About this exercise: When a line contains the string "برای", it counts once; give the total of such lines in the entries below and nothing else.

Data:
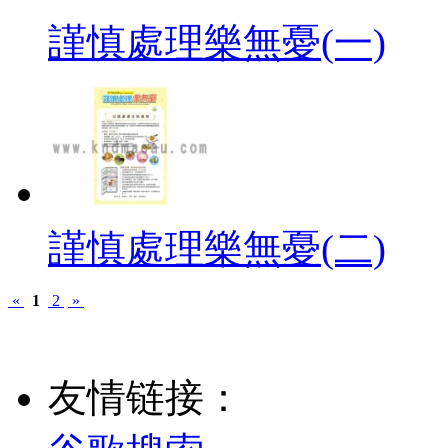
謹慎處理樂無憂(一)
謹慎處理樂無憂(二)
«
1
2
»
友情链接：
==
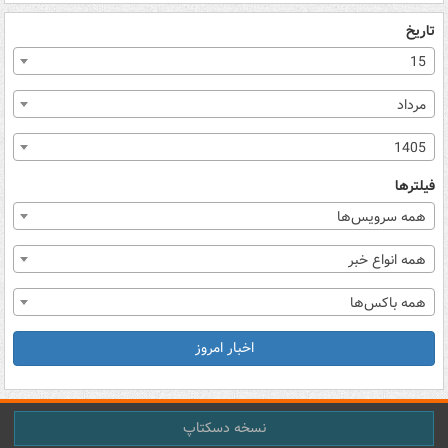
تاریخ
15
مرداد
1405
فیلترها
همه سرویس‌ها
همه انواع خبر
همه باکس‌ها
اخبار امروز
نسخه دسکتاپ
==
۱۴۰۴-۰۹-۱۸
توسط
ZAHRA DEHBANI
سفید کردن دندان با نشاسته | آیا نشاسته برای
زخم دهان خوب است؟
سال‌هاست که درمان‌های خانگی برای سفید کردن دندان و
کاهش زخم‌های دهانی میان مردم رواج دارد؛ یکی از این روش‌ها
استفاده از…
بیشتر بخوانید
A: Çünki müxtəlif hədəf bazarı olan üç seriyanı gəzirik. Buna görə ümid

Solution below: 2